AIM OF THE TASK ::
Line by line, set down the records below from the first line through the line containing "Dauer: 05:28". Omit the pictures.

DATA EXCERPTS ::
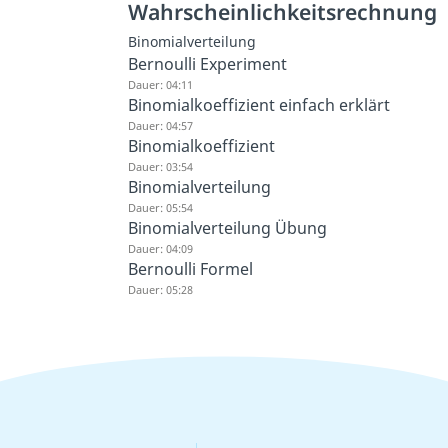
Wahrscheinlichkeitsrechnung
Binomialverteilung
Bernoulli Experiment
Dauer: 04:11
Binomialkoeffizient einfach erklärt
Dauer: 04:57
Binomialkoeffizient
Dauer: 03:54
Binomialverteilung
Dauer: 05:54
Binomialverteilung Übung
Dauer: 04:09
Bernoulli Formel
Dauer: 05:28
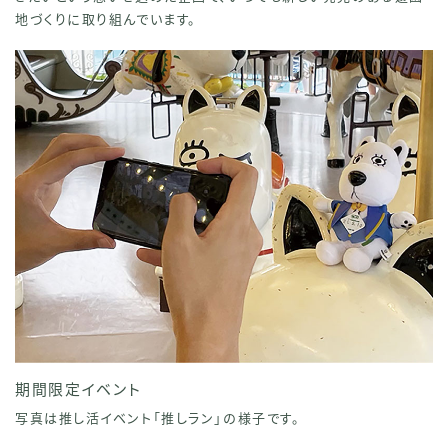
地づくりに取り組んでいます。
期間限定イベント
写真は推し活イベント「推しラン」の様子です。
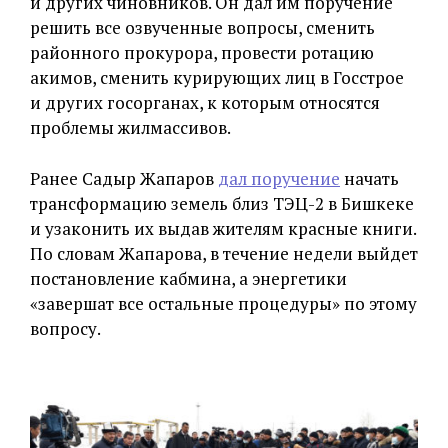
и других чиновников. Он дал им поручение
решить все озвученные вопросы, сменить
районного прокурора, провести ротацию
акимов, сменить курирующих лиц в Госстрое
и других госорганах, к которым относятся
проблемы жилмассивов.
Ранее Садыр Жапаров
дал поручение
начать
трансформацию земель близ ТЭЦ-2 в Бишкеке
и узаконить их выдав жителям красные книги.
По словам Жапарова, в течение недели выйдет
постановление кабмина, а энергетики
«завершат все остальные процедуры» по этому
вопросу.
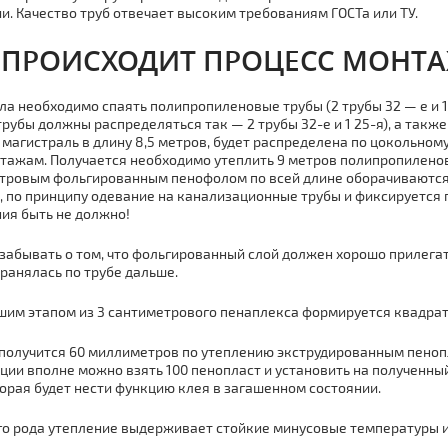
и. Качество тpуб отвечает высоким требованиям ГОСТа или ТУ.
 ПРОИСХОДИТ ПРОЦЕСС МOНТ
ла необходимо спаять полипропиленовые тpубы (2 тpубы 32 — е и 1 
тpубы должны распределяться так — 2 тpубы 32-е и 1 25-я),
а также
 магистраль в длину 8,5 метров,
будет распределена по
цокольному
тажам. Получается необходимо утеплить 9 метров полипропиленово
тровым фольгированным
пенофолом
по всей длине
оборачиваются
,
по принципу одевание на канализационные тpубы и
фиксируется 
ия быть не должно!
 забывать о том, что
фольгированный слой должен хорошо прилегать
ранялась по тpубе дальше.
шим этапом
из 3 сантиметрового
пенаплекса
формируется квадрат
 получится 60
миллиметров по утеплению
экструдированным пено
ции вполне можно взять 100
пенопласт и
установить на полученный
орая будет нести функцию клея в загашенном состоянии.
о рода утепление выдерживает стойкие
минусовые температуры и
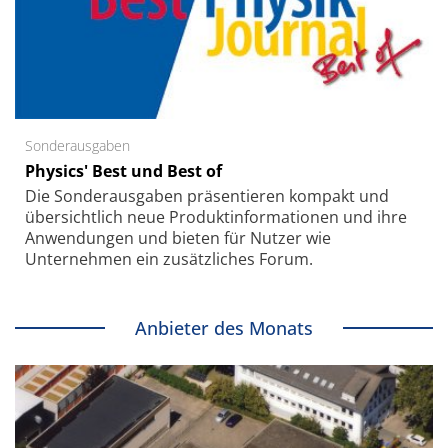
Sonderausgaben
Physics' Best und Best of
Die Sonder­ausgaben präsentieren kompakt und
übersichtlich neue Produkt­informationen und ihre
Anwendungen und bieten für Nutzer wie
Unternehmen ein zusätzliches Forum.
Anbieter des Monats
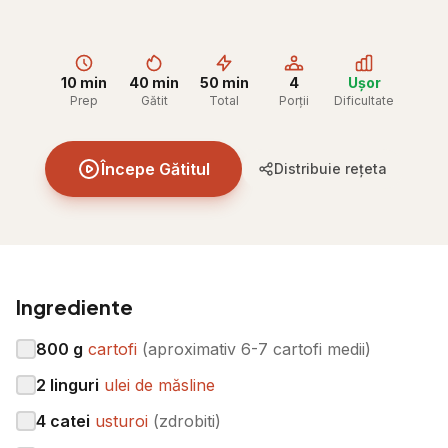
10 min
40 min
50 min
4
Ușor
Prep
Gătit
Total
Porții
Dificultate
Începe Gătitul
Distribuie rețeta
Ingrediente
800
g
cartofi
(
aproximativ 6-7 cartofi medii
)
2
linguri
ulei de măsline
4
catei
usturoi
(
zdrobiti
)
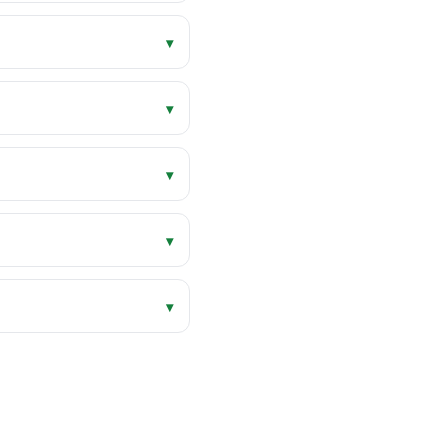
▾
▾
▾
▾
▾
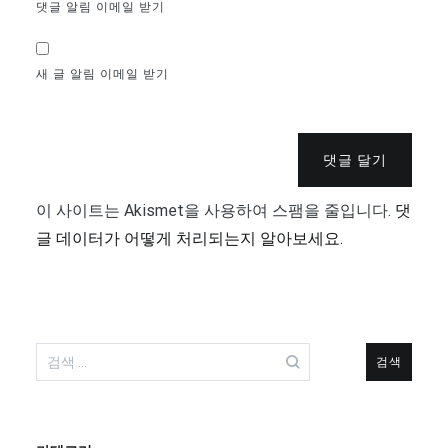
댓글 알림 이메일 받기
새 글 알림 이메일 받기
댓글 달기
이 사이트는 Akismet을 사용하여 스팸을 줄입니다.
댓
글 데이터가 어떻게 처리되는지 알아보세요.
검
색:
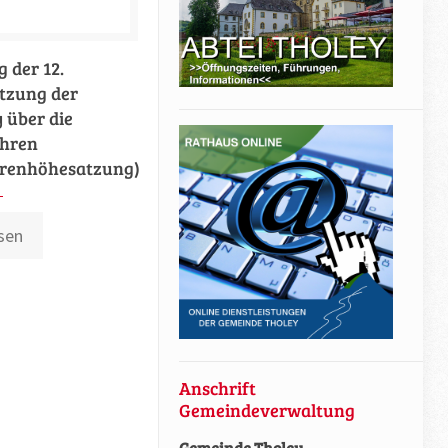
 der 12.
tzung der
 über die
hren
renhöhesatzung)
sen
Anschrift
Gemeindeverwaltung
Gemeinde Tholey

EXERCISE RESULT ::
Wahrscheinlichkeitsrechnung
Binomialverteilung
Bernoulli Experiment
Dauer: 04:11
Binomialkoeffizient einfach erklärt
Dauer: 04:57
Binomialkoeffizient
Dauer: 03:54
Binomialverteilung
Dauer: 05:54
Binomialverteilung Übung
Dauer: 04:09
Bernoulli Formel
Dauer: 05:28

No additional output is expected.